* [TASK TO COMPLETE]: Using the data that follows, return exactly the lines from the one that contains "замминистра привела данные. Например, в 2020" through the one that contains "период доходы от интеллектуальной", ends included.

* [THE INPUT]:
--- START ---
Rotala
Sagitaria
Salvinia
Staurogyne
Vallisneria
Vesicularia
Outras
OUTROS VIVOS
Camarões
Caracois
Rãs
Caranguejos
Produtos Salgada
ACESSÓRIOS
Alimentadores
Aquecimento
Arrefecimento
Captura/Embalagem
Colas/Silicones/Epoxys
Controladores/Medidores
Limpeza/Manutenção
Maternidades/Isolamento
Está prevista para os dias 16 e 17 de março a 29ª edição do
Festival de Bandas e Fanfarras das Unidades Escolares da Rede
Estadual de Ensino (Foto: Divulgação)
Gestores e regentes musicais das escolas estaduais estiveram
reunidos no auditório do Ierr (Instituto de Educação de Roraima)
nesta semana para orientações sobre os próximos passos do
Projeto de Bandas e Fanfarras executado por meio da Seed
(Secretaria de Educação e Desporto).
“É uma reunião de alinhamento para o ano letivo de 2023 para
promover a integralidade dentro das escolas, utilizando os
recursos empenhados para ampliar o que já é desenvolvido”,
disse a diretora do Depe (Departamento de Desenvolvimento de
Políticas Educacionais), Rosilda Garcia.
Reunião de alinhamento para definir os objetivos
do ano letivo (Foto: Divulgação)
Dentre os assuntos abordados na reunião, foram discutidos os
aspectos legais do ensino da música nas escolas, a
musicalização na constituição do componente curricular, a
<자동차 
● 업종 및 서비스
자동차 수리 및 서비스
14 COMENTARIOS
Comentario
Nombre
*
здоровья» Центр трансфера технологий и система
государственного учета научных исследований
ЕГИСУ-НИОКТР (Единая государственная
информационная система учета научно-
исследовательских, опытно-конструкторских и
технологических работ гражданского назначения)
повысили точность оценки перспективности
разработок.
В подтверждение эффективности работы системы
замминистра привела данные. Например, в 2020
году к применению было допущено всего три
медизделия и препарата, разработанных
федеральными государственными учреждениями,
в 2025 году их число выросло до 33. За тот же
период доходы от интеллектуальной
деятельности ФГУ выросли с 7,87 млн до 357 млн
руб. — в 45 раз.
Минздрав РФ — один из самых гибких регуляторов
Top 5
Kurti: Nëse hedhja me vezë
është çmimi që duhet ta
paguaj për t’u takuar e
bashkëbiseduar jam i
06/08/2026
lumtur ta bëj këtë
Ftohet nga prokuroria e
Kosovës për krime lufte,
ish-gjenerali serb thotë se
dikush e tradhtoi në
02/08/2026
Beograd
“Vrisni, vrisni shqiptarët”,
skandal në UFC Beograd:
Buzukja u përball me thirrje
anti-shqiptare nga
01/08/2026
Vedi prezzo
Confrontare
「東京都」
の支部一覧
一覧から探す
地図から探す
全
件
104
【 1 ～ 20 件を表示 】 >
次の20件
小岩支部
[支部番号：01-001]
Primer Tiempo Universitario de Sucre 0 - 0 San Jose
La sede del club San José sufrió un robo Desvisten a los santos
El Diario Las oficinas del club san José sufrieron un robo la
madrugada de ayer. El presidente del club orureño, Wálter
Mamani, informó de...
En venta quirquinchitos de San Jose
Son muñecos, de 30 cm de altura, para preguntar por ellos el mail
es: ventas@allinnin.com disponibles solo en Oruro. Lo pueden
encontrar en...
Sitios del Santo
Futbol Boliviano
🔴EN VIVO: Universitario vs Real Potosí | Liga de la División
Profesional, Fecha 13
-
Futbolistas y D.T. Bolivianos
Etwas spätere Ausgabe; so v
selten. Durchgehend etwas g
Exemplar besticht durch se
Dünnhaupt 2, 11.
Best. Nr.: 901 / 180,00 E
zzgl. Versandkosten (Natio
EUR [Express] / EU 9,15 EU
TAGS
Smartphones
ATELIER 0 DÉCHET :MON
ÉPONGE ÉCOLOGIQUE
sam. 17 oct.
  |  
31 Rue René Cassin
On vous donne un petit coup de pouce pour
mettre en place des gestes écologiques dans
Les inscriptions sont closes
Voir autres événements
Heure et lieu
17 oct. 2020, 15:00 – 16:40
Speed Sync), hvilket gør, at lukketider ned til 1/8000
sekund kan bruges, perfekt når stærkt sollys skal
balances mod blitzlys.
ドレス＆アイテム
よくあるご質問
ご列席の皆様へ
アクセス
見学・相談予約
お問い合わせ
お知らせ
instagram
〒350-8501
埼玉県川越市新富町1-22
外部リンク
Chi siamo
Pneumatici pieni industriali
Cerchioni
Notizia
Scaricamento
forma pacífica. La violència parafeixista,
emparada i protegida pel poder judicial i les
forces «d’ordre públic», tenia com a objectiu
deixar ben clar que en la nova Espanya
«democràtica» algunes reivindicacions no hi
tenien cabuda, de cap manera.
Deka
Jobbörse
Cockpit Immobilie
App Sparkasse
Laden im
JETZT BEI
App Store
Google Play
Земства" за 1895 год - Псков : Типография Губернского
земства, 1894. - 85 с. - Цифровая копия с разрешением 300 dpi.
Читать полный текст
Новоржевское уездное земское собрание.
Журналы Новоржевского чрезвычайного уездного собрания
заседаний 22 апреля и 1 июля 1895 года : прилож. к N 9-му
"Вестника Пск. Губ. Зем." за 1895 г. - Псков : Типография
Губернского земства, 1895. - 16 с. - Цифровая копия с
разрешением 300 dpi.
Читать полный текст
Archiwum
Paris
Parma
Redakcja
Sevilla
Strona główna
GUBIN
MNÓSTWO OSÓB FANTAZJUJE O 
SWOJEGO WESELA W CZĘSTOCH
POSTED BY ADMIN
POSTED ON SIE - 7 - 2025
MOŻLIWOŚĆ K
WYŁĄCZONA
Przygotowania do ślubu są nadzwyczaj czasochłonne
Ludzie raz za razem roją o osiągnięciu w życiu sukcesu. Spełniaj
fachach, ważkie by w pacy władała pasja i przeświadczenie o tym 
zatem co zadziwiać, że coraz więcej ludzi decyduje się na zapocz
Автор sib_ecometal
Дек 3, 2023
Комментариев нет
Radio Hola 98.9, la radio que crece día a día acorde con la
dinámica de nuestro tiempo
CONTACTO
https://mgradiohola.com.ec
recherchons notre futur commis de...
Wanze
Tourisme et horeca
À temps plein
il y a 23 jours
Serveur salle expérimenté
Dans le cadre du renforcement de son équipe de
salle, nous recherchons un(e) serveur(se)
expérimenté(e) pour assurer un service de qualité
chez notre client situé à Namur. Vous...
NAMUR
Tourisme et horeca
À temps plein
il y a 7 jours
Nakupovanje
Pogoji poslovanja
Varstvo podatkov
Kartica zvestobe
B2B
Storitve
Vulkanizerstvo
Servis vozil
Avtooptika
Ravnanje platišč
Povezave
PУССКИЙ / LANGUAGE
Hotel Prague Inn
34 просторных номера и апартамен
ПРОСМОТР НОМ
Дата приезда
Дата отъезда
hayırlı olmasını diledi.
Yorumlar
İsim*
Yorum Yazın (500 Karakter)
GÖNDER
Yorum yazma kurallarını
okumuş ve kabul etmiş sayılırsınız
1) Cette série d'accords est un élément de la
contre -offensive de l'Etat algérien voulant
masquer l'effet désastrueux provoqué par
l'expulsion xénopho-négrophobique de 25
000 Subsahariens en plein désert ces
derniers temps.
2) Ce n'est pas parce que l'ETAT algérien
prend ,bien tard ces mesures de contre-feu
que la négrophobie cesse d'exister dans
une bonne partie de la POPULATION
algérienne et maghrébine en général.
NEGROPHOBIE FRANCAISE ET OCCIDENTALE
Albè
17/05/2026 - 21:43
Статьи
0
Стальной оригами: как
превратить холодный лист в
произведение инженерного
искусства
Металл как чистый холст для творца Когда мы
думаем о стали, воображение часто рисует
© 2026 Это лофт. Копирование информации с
--- END ---
* [FINAL ANSWER]:
замминистра привела данные. Например, в 2020
году к применению было допущено всего три
медизделия и препарата, разработанных
федеральными государственными учреждениями,
в 2025 году их число выросло до 33. За тот же
период доходы от интеллектуальной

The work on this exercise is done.